Во время ареста Бейлиса прокурора Чаплинского в Киеве не было — он отправился за триста с лишним километров в имение министра юстиции Щегловитова, чтобы обсудить с ним дело, приобретавшее государственное значение. Переход Чаплинского из католицизма в православие, а заодно и в ряды русских националистов, начинал приносить желанные плоды, обещая благотворно повлиять на карьеру прокурора. Он, несомненно, рассчитывал провести выходные, выслушивая от министра похвалы за успешное задержание еврея, виновного в убийстве мальчика. Но 23 июля Чаплинскому подали клочок бумаги, испещренный цифрами — шифрованную телеграмму из судебной палаты, написанную без знаков препинания, в лихорадочной спешке, объяснявшейся ее тревожным содержанием. Телеграмма гласила:
Мендель Чеберякова арестованы порядке охраны Шаховские опровергнут показание агента завтра допросить Волкивну.
То есть Мендель Бейлис и Вера Чеберяк арестованы «в порядке государственной охраны». Шаховские — фонарщики — отрицают показания о мужчине с черной бородой, то есть якобы «Менделе», данные ими Адаму Полищуку, а значит, обвинение рассыпалось. Наконец, на завтра был назначен допрос Анны Волкивны, пьяницы-побирушки, на которую сторонники антисемитской версии преступления возлагали большие надежды. Шаховских, тоже беспробудно пьющих, формально не допрашивали, их свидетельства существовали лишь в пересказе Полищука. Супруги действительно рассказывали то, что записал Полищук, но их показания содержали море противоречий и не вызывали доверия. Теперь же чету допрашивали в самом опасном с точки зрения обвинителей состоянии — трезвом.
Через несколько часов после ареста Бейлиса фонарщика Казимира Шаховского впервые допросили официально. Ему предъявили показания сапожника Наконечного, обвинившего Казимира в желании «пришить к делу» Бейлиса из‐за того, что приказчик уличил его в краже дров с зайцевского завода. Шаховской отрицал, что пытался оговорить Бейлиса, но признал, что Наконечный достоверно передал содержание их разговора. Но на этот раз он решительно опроверг заявление своей жены, что якобы был свидетелем преступления. «Никогда со своей женой не говорил, что видел будто бы, как Мендель тащил Андрюшу Ющинского к печке. Этого я не мог жене своей говорить, так как я этого не видел».

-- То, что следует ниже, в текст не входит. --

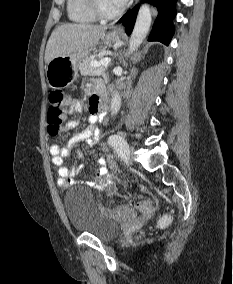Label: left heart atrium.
I'll list each match as a JSON object with an SVG mask.
<instances>
[{
  "label": "left heart atrium",
  "instance_id": "39dd6f15",
  "mask_svg": "<svg viewBox=\"0 0 233 284\" xmlns=\"http://www.w3.org/2000/svg\"><path fill=\"white\" fill-rule=\"evenodd\" d=\"M114 1L118 6H123L128 2V0H114Z\"/></svg>",
  "mask_w": 233,
  "mask_h": 284
}]
</instances>
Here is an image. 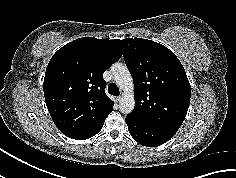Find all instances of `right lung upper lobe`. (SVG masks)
<instances>
[{"label": "right lung upper lobe", "mask_w": 236, "mask_h": 178, "mask_svg": "<svg viewBox=\"0 0 236 178\" xmlns=\"http://www.w3.org/2000/svg\"><path fill=\"white\" fill-rule=\"evenodd\" d=\"M123 54L121 40L84 37L60 48L44 78V96L56 127L67 137L96 135L114 102L104 92L103 73Z\"/></svg>", "instance_id": "cb5924a9"}]
</instances>
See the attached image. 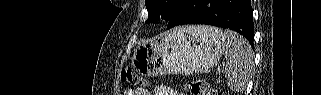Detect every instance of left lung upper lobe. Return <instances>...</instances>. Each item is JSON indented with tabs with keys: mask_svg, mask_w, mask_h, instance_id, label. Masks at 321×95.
<instances>
[{
	"mask_svg": "<svg viewBox=\"0 0 321 95\" xmlns=\"http://www.w3.org/2000/svg\"><path fill=\"white\" fill-rule=\"evenodd\" d=\"M183 0H145L148 11L146 23H156L160 18L169 20Z\"/></svg>",
	"mask_w": 321,
	"mask_h": 95,
	"instance_id": "obj_1",
	"label": "left lung upper lobe"
}]
</instances>
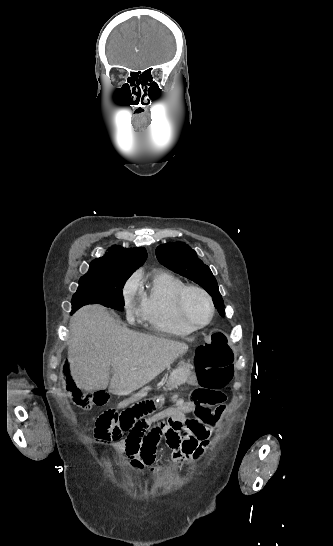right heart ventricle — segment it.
<instances>
[{
	"mask_svg": "<svg viewBox=\"0 0 333 546\" xmlns=\"http://www.w3.org/2000/svg\"><path fill=\"white\" fill-rule=\"evenodd\" d=\"M184 286L186 284L171 273H153L141 292L143 320L170 336L186 337L192 334L194 330L181 321L176 309L177 294Z\"/></svg>",
	"mask_w": 333,
	"mask_h": 546,
	"instance_id": "1",
	"label": "right heart ventricle"
}]
</instances>
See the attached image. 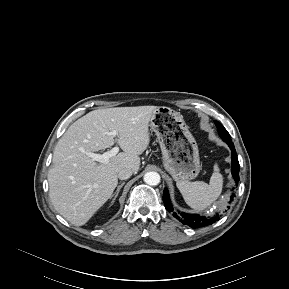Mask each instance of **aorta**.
<instances>
[{
	"label": "aorta",
	"mask_w": 289,
	"mask_h": 289,
	"mask_svg": "<svg viewBox=\"0 0 289 289\" xmlns=\"http://www.w3.org/2000/svg\"><path fill=\"white\" fill-rule=\"evenodd\" d=\"M144 182L151 186L158 185L160 183V175L157 172H147L144 175Z\"/></svg>",
	"instance_id": "obj_1"
}]
</instances>
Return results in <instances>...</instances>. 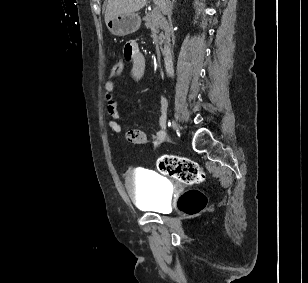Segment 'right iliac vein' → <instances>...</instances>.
<instances>
[{"label": "right iliac vein", "mask_w": 308, "mask_h": 283, "mask_svg": "<svg viewBox=\"0 0 308 283\" xmlns=\"http://www.w3.org/2000/svg\"><path fill=\"white\" fill-rule=\"evenodd\" d=\"M173 127L177 130L179 129V125L177 124L175 120L173 121Z\"/></svg>", "instance_id": "63e3f726"}]
</instances>
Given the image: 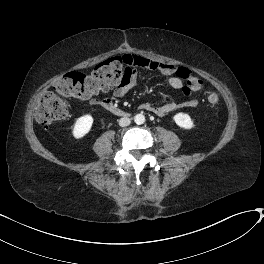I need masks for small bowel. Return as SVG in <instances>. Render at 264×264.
<instances>
[{"instance_id":"c3829d8e","label":"small bowel","mask_w":264,"mask_h":264,"mask_svg":"<svg viewBox=\"0 0 264 264\" xmlns=\"http://www.w3.org/2000/svg\"><path fill=\"white\" fill-rule=\"evenodd\" d=\"M131 64L125 70L119 84L114 90V95L116 97L125 96L130 90H132L138 81L137 71L140 69H146L149 71L159 72L166 76L167 83L170 88L174 91L180 90L184 86V80L182 74L186 73V69L182 66H173L170 64H165L158 62L156 60L130 55ZM91 104H97L98 101L92 98H88ZM197 99L189 98L184 103V106L188 108H194L197 106ZM139 108L141 110L155 113L158 116H167L176 110V104L166 103L162 105H154L150 102H144L140 104Z\"/></svg>"}]
</instances>
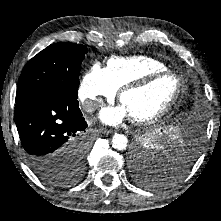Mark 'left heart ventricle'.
I'll return each instance as SVG.
<instances>
[{"mask_svg":"<svg viewBox=\"0 0 221 221\" xmlns=\"http://www.w3.org/2000/svg\"><path fill=\"white\" fill-rule=\"evenodd\" d=\"M172 76H164L144 88L125 93L121 99L130 118H146L159 112L171 100L176 90Z\"/></svg>","mask_w":221,"mask_h":221,"instance_id":"left-heart-ventricle-1","label":"left heart ventricle"}]
</instances>
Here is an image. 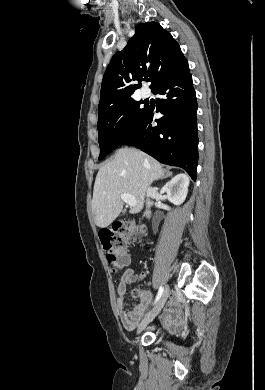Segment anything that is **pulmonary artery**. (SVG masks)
<instances>
[{
  "mask_svg": "<svg viewBox=\"0 0 265 390\" xmlns=\"http://www.w3.org/2000/svg\"><path fill=\"white\" fill-rule=\"evenodd\" d=\"M149 90L148 89H146V88H143L142 90H141V95L144 97V98H146V97H148L149 96Z\"/></svg>",
  "mask_w": 265,
  "mask_h": 390,
  "instance_id": "pulmonary-artery-1",
  "label": "pulmonary artery"
}]
</instances>
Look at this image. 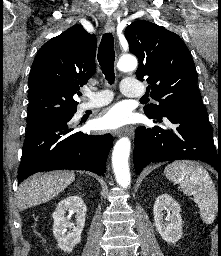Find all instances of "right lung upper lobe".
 Returning <instances> with one entry per match:
<instances>
[{
	"instance_id": "cb5924a9",
	"label": "right lung upper lobe",
	"mask_w": 221,
	"mask_h": 256,
	"mask_svg": "<svg viewBox=\"0 0 221 256\" xmlns=\"http://www.w3.org/2000/svg\"><path fill=\"white\" fill-rule=\"evenodd\" d=\"M96 44L94 34L75 25L39 49L29 74L28 116L76 112L73 95L96 71Z\"/></svg>"
}]
</instances>
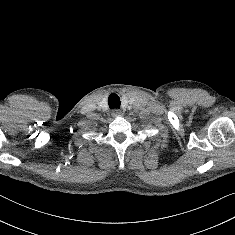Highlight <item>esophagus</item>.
<instances>
[{
  "label": "esophagus",
  "instance_id": "obj_1",
  "mask_svg": "<svg viewBox=\"0 0 235 235\" xmlns=\"http://www.w3.org/2000/svg\"><path fill=\"white\" fill-rule=\"evenodd\" d=\"M112 116L113 117H118V116H122V112L119 109H114L112 111Z\"/></svg>",
  "mask_w": 235,
  "mask_h": 235
}]
</instances>
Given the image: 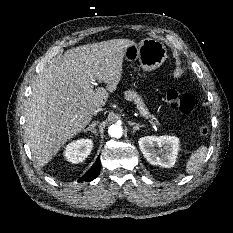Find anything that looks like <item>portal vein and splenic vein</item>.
I'll list each match as a JSON object with an SVG mask.
<instances>
[{
	"label": "portal vein and splenic vein",
	"mask_w": 233,
	"mask_h": 233,
	"mask_svg": "<svg viewBox=\"0 0 233 233\" xmlns=\"http://www.w3.org/2000/svg\"><path fill=\"white\" fill-rule=\"evenodd\" d=\"M157 125H160V123L158 121H154Z\"/></svg>",
	"instance_id": "18ae733b"
}]
</instances>
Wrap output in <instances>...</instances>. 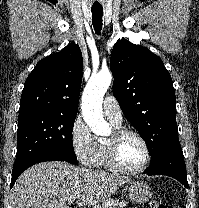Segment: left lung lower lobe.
<instances>
[{"instance_id": "obj_1", "label": "left lung lower lobe", "mask_w": 199, "mask_h": 208, "mask_svg": "<svg viewBox=\"0 0 199 208\" xmlns=\"http://www.w3.org/2000/svg\"><path fill=\"white\" fill-rule=\"evenodd\" d=\"M146 172L148 175L171 176L188 188L186 166L179 140L165 147L159 156L151 161Z\"/></svg>"}]
</instances>
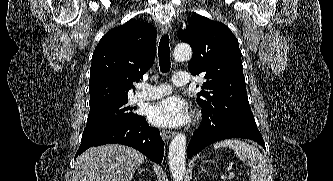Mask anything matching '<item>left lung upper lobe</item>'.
Listing matches in <instances>:
<instances>
[{"label":"left lung upper lobe","instance_id":"obj_1","mask_svg":"<svg viewBox=\"0 0 333 181\" xmlns=\"http://www.w3.org/2000/svg\"><path fill=\"white\" fill-rule=\"evenodd\" d=\"M178 38L190 44L193 56L188 69L193 75L205 74L206 82L197 94L203 111L229 113L256 125L245 87L238 40L223 23L196 15L189 19Z\"/></svg>","mask_w":333,"mask_h":181}]
</instances>
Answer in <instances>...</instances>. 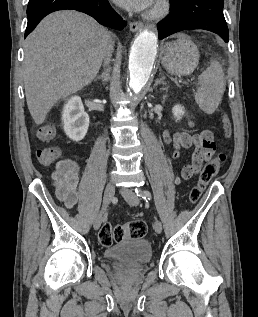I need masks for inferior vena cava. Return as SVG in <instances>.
Wrapping results in <instances>:
<instances>
[{
	"label": "inferior vena cava",
	"mask_w": 258,
	"mask_h": 317,
	"mask_svg": "<svg viewBox=\"0 0 258 317\" xmlns=\"http://www.w3.org/2000/svg\"><path fill=\"white\" fill-rule=\"evenodd\" d=\"M114 38H111L104 54V64H109L111 52H113Z\"/></svg>",
	"instance_id": "602c4592"
}]
</instances>
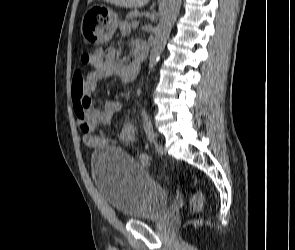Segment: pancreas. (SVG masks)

Несмотря на склонность Шаховского к пьянству и мелкому воровству, его настойчивые уверения, что он не хотел оклеветать соседа, звучат правдоподобно. Под давлением, которое на него оказывали, он поступил дурно и знал это; теперь требовалось исправить ошибку. Когда на следующий день Шаховского допросили снова, он опять отказался от ранее рассказанной истории. Шаховской даже намекнул, что вынужден был говорить то, чего от него хотели следователи: «О Менделе мне все говорили сыщики [то есть прежде всего Полищук], которые ко мне приходили. <…> Они столько раз об этом говорили, что я решил немного прибавить от себя в своем показании…»
Шаховской с самого начала намекал, что уверен в причастности Веры Чеберяк к преступлению. Как ни странно, именно вечно нетрезвый фонарщик, а не кто-либо из следователей, первым обратил внимание на одно важное обстоятельство. Его жена, видевшая Андрея, вспоминала, что тот держал в руках книги. Но когда чуть позже он сам столкнулся с мальчиком на углу улицы, Андрей был уже без книг и без пальто. «Я лично не сомневаюсь нисколько в том, что книги и пальто Андрюша оставил у Чеберяковой в квартире, — заявил Шаховской следователям, — <…> так как куда же он мог девать свое пальто и свои книги».
Ульяну Шаховскую в первый раз допросили официально 22 или 23 июля с аналогичным результатом. Она отказалась от большей части своих прежних показаний, заодно поведав кое-что о методах допроса Полищука.
В дополнение к прежнему своему показанию, добавляю следующее: Позавчера… я с Полищуком, своим мужем и агентом выпивали водку. От выпитой водки я так сильно опьянела, что решительно ничего не помню из того, что говорила агенту Полищуку.
Она по-прежнему настаивала, что Анна Волкивна якобы видела, как «Мендель», схватив Андрея в охапку, тащил его к печке. Однако Ульяна признала, что, рассказывая ей эту историю, Волкивна была «немножко выпивши». Позже выяснилось, что Полищук садился пить с Шаховскими, когда Ульяна возвращалась домой после работы, и продолжались их возлияния до трех часов утра.